Yesterday the Brits flocked to the polls like the swallows of Capistrano, for better or for worse, to cast their votes in a national election. From reading the news coverage, it seemed that there were only two candidates—Blair or Not Blair. Sound familiar?
(Although Bush or No Bush makes a much better dirty joke.)
Regardless, as Blair’s tenure hung in the balance, some nasty things were revealed about the behind-the-scenes affairs of his Prime Minister-ship.
(Yes, there is a reason I am not a political columnist and that sentence shows why.)
The brilliant and talented Jarrett Murphy explored many of those revelations here in the Voice (see Blair’s Battle: Democracy in Peril in the UK). Jarrett, who also has a very lovely name, points out the following:
Jarrett finishes off his eloquent discussion by pointing out that, “the trick to establishing an accountable government [is] people have to decide to hold it accountable.”
I maybe, sorta have a crush on Jarrett.
But I digress (call me). The point is, that all this political talk got me thinking about my own one-year anniversary. Not with a man, of course—that would be both optimistic and exciting, and I don’t actually know what that’s like. Rather, my one-year anniversary with real life.
April showers have brought May flowers and it has officially been a year since my peers and I tossed our pointy hats in the air and bid farewell to bliss, as we knew it.
Surprisingly, my short reign as a contributing member of society mirrors Blair’s own trials and tribulations during his tenure as Prime Minister.
Let me explain.
To begin with, nearly everyone I know lied in encouraging me to graduate from college. They made graduation seem as cushy as retirement. I even got a watch (it’s not gold, but it does tell time).
“Supporting yourself is going to be amazing and empowering!” my mother told me confidently.
She was right. The fact that I am able to support myself on my salary is amazing. I’m empowered just thinking about it. Who has a lighter? I’m about to burn my bra.

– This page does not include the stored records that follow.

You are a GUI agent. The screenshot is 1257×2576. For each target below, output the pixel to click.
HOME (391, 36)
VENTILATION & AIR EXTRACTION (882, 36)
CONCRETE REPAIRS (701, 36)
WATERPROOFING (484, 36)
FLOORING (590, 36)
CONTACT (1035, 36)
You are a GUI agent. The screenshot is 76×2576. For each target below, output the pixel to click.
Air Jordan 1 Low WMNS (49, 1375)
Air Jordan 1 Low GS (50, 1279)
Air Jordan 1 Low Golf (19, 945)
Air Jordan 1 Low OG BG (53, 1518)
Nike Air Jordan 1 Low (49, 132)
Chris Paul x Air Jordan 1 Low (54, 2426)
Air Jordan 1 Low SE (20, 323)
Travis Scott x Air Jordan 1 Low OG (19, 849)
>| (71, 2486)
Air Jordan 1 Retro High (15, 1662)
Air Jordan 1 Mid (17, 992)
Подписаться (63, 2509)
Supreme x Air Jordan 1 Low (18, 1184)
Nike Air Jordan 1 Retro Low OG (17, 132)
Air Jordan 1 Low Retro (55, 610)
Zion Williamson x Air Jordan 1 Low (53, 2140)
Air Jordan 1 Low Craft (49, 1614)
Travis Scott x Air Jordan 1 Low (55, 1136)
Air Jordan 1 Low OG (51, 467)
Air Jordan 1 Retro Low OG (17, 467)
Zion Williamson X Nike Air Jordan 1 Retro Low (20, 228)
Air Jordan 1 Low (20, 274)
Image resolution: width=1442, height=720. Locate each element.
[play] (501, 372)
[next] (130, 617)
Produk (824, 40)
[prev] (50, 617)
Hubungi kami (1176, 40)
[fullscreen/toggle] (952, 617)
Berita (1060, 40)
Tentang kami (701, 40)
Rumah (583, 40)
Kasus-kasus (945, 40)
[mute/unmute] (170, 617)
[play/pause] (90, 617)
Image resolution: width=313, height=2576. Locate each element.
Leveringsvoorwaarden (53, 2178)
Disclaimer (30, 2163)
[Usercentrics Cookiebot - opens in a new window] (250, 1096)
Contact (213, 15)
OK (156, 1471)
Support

Next, it seems that all of my friends are receiving some secret legal advice that I have yet to take advantage of. The pearls of wisdom they’ve been culling have linked an ivory-tinted strand leading directly to law school. Do not pass go, do not collect $200. Interestingly, none of these people actually know why they are going to law school—sure, there are the rare few that have a deep desire to become intimate with the tax code—but the rest are just deciding on a rationale as they go.
I even asked a friend to explain his reasoning. “Why? Why are you trudging down that road so traveled?” I implored to know.
“Why not?” he replied nonchalantly, as if the decision to go to law school was like choosing between Tasti D-Lite flavors. It was like he was, “Hmmm, I could go for the vanilla, but I do love that delicious S’mores kind. You know what? Just swirl ’em both together—why not?”
If that’s not a Blair-ism, I don’t know what is.
Moreover, many of us young and sprightly graduates have sexed up in the hopes of finding a mate, someone to help guide us through our travails in this concrete jungle. While sexing up has proven to be easy and mildly satisfying, navigating this newly minted world of dating has presented some stronger than expected challenges. Getting a boyfriend out here in the real world is hard with all this “he’s just not that into you” business.
But the parallels do not end there! No sir! They go on and on and on like the sweaty last slow song at your eighth grade dance (always “Stairway to Heaven” or the one that goes, “I would do anything for love, but I won’t do that”).
Many of us graduates have discovered that our soft drug policies are rather difficult to support in an inflated New York market, and have, on the rare occasion, even gotten us fired. Who knew peeing in a cup was part of a job interview?
(Unless, of course, you work in advertising or media, then you should be doing copious amounts of hallucinogens.)
I point out all these similarities because there is a bigger lesson to be learned here. One that dawned on me, as I hopped out of bed this morning, eager to find out if Blair prevailed or if Not Blair shattered his political aspirations. Alas, Blair came out on top.
I, for my part, realized that as us life-neophytes slowly learn how to be truly accountable for our actions, we will at many (many) points, fuck up (like Blair!). But more often than not, there will be the chance for re-election, the golden opportunity to pick ourselves up off the ground and, as the Brits might say, “have another go at it.”
So as we enter our second term, I wish us all the best of luck.